“I see no hope for the future of our people if they are dependent on frivolous youth of today, for certainly all youth are reckless beyond words… When I was young, we were taught to be discreet and respectful of elders, but the present youth are exceedingly disrespectful and impatient of restraint”.
Hesiod, 8th century BC
Allot is and has been said about the youth since the very beginnings, and today with our millennials, the story goes in the same one-dimensional manner. On that note I refer to the renowned speaker Simon Sinek as he has been known to describe our youth as superficial, unsatisfied, lazy, impatient, entitled and more. Although I do personally admire his motivational work, generally agree with principals and appreciate his intent, I do disagree specifically with this generalization of his claims on millennials specifically.
In our modern world of semi-absent parenting, technology, multimedia and environmental hazards I actually find as in generations before, as is tradition, that our millennials do challenge the world, question it and yes expect more from it. As youth, that is their right and role! Sure, in taking risks, one can fail, be wrong, cause disruption – but then again, risks if understood, managed and explored through trial and error, can occasionally result in one being right and succeed in ways that never seemed possible! – The process itself, if you allow it, can trigger a rupture in innovation.
So, youth as a ‘species’ is here to dare, to be bold, to question everything and everyone, discover new boundaries of what is expected. On one side, as a social being they have a need to be accepted, but then again have quite an urge to be different, unique and make their own claim on the next ‘impossible’.
Now, I will discontinue my plaidoirie on youth and return to why, dear reader you are here; namely to inquire on the assertion of the existence of something seemingly impossible, A Twelve Year Old Fund Manager.
Some weekends ago, I was busy boding with the next financial comics, preparing my work for future publications when I caught a note from someone, from his profile, a kid, a teenager inquiring about my comics on one of the social media channels I occasionally post on. I do usually try to respond if I can. He complemented me on my financial illustrations and I probably would have just given a quick and by all means grateful thank you, since I was quite busy. For some reason two things caught my interest: – firstly, I don’t usually get feedback from barely teenage kids, since my comics cover banking and the financial industry. My audience are usually grown-ups, financial professionals or those interested in economic aspects in general – Secondly, and the one that really stood out was the intricate and subtle way with which he placed the question. He basically asked if I am also an investor. Nothing necessarily unusual, but to put context into the question, he wrote in the local Swiss-German dialect, so his placing and order of the wording resulted in giving the question a different edge. His question was not asking if I was an investor in addition to being a cartoonist. No, the question was essentially asking if I were also an investor like himself. So, I responded that yes, as a banker I do. I asked if he were interested in finance. I could feel this was the question he had set me up to ask and on that queue he just shot out his prerogative: “I bought my first stock when I was seven. Since my eighth year I have invested successfully. Since about a year I manage a non-public fund. I am now twelve years old.” Well, there you have it, I guess now he had my attention!

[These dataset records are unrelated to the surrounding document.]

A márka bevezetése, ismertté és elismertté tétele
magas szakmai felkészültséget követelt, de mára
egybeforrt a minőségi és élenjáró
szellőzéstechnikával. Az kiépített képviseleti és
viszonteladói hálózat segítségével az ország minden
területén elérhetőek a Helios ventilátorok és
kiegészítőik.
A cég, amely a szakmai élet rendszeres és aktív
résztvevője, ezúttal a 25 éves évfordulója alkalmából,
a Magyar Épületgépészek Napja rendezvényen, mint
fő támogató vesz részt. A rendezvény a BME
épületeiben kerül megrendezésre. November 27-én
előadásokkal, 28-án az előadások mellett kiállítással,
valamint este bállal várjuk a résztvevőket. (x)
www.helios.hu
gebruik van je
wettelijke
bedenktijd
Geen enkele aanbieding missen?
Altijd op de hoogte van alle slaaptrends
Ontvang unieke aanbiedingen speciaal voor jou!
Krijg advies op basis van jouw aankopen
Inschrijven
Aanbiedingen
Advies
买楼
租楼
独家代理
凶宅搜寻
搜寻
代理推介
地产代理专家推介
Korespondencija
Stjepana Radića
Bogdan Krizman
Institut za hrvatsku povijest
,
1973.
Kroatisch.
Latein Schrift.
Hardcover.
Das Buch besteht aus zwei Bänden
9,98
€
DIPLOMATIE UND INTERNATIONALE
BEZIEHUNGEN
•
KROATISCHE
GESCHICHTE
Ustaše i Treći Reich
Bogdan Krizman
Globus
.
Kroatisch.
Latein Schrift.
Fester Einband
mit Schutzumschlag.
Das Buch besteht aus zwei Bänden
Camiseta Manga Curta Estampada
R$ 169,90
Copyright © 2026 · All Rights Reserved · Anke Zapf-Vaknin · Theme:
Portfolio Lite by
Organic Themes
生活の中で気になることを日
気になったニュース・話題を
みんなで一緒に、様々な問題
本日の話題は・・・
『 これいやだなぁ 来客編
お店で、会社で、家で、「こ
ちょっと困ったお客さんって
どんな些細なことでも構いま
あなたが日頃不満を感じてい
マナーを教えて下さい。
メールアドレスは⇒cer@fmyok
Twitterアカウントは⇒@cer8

I was quite baffled, since I had never heard of a such a young ‘fund manager’, at least outside the realms of Hollywood. I thought he might be pulling my leg, so I resumed in testing his knowledge and background on the basics and fundamentals of finance and investing. He quickly rebuffed any doubts as to his knowledge and insights. We spent some time going over his background; his father being the CIO of a major Swiss financial group. He described how he was currently beating the market on a year to date return of S&P500 of 12.9%, his returns being over 25%. He casually mentioned his taking part in a renowned world trading championship with almost three million participants, covering all fields of the investment community. The investment period was one year. I don’t know how most of the investment professionals would feather in such a competition; I guess if you were any good you might end up in the top 10%, so basically, in the top 300’000. If you made it to the top 1%, then within the top 30’000 participants. Any investor could count himself proud with that result. Well, this young gentleman from central Switzerland claimed 1st place and won the entire championship, with returns of several thousand percent returns to his name. As a note, he insisted I mention he was no longer in 1st place anymore, as he is not that active in the investing game anymore. So his current placing is a mere 10th place.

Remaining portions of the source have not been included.